An editorial from a small local newspaper out west was sent to me by a reader this week. The paper in question is the Prince George Citizen:
To our shock and dismay, multiple incidents of plagiarism were uncovered from work over the last number of months. The staff member plagiarized various online new publications, while writing opinion pieces that appeared in this space. Entire paragraphs were copied and then blended into articles, removing a word here and there, or adding a clause to link certain phrases, but leaving the words of the original writer all or mostly intact, without attribution to the original writer or publication.
As of Tuesday morning, that news staff member is no longer employed at this newspaper.

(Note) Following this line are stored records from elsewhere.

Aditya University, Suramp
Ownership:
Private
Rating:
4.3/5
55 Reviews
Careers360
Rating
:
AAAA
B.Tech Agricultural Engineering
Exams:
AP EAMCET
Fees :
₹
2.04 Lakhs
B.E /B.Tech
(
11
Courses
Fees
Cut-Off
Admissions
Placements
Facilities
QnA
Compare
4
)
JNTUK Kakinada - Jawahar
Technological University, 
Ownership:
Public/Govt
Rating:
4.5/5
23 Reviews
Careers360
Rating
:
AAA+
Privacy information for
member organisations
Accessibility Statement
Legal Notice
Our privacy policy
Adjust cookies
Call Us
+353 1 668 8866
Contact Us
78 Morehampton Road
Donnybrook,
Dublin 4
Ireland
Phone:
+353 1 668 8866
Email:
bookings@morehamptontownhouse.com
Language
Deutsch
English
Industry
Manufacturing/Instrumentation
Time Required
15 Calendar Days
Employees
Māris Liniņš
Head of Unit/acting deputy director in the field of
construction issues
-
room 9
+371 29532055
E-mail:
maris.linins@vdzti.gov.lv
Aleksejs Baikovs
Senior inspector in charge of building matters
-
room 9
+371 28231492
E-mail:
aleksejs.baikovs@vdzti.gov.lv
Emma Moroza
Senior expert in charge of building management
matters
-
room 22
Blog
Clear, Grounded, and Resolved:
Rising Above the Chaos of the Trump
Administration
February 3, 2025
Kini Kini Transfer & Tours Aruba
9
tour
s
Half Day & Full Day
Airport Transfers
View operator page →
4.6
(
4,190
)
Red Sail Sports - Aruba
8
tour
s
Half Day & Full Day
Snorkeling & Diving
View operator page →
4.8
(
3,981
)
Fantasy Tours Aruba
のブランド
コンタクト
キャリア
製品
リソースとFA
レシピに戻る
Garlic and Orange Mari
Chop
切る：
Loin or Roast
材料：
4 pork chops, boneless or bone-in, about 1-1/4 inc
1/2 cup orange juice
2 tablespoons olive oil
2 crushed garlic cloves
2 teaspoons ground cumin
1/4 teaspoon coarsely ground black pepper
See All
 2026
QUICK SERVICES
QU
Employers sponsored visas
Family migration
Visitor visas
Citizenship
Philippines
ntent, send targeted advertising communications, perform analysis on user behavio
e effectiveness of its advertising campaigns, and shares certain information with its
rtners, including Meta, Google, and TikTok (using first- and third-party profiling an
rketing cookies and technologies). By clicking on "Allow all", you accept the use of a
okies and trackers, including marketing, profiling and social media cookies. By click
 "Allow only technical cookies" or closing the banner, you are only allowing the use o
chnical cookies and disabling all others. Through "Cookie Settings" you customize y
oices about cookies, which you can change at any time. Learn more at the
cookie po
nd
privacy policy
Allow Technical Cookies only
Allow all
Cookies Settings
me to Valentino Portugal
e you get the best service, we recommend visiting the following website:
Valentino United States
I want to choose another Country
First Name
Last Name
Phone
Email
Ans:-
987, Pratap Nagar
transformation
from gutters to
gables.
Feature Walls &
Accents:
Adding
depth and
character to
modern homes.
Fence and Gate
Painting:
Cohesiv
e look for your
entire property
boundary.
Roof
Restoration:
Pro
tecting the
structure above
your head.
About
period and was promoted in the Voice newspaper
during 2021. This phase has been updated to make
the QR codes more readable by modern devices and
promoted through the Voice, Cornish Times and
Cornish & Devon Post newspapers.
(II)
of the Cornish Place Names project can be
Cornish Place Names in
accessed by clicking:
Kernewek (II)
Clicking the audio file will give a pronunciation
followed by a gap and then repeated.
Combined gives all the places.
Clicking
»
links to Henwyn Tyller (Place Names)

Well done, Prince George Citizen. A bit over the top, mind you. I can think of a much more important paper than the Citizen which showed us that when a minor charge like serial plagiarism comes along, there’s certainly no need to fire anyone as long as the writer in question says it was inadvertent and is willing to print a vaguely worded apology.
On a similar note, the manager of a Vancouver real estate company just resigned, saying he was accepting formal responsibility for two employees who pretended to be buyers in order to make the company’s homes look more in demand than maybe they really were.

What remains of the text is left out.